In Sarajevo, aside from helping me cover the Figure Skating Competition, she
also did hand held camera work for hockey. She often recalls with a smile
the moments after the Russian hockey team's victory. She followed the
jubilant players from the team box, around the corner of the ice surface,
down the stairs right into their locker room! They laughed and kidded her,
in Russian, of course. She couldn't understand anything they were saying,
but they were delighted she was there and showed it by including her in the
shower of champagne that was spurting all over the room. She and her camera
got drenched. The dead pan Russian coach, at whom she had spent hours
pointing her camera during the competition, was now laughing and kidding
around with the rest of them and Dianne was the center of the celebration on
camera and all!
There was another incident that reflected the spirit of the people of
Sarajevo during The Games of 1984. During a rainstorm, a woman came rushing
out of her house when she saw a passerby getting wet. As I recall, he was
an ABC engineer easily identified by the ABC Sports Olympic outfit. She
handed the fellow an umbrella. He was concerned about returning it. She
said in broken English, "Keep it." She just wanted him to be comfortable
and happy in Sarajevo.
It was a grand time, but it didn't last.
Eight years later the sounds of the muezzins, the churches and Olympic fan
fare changed to sniper fire and bombs. From May 2, 1992 to February 26,
1996, the city was essentially destroyed. Zetra Arena was completely
burned. The parking lot surrounding the Opening Ceremony stadium became a
graveyard and the Skenderija Sports Hall was damaged by shellfire. It is
painful to think about the details, not only of the physical damage to the
city, but also of the 10,615 people who were killed.
Today, the city is being rebuilt.
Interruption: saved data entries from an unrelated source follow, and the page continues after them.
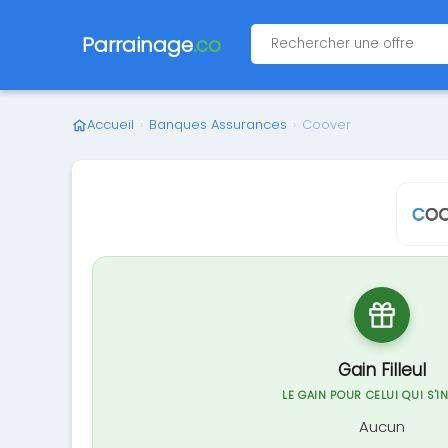
Parrainage
.co
Accueil
›
Banques Assurances
›
Coover
Gain Filleul
LE GAIN POUR CELUI QUI S'I
Aucun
Zetra Arena has been fully reconstructed.
Despite the years of horror, the spirit of the people of Sarajevo has not
been vanquished. The survivors seem happy and optimistic. The Olympic
Spirit is still alive there, like an injured athlete, healing, and looking
toward better times.
In a few weeks we will turn our attention to Greece. The Summer Games will
be held in Athens, where the Olympic Spirit will continue. What better place
to have it nurtured and celebrated? Greeks are famous for their
hospitality, gusto and joie de vivre. So those who are lucky enough to be
there will be participating in the marvelous, historic celebration. Nonetheless, viewers the world over will watch and pray that this year's event will signal a time of hope and healing --- a time when people everywhere will spread the Spirit of the Games, as well as emotions of pride and competition.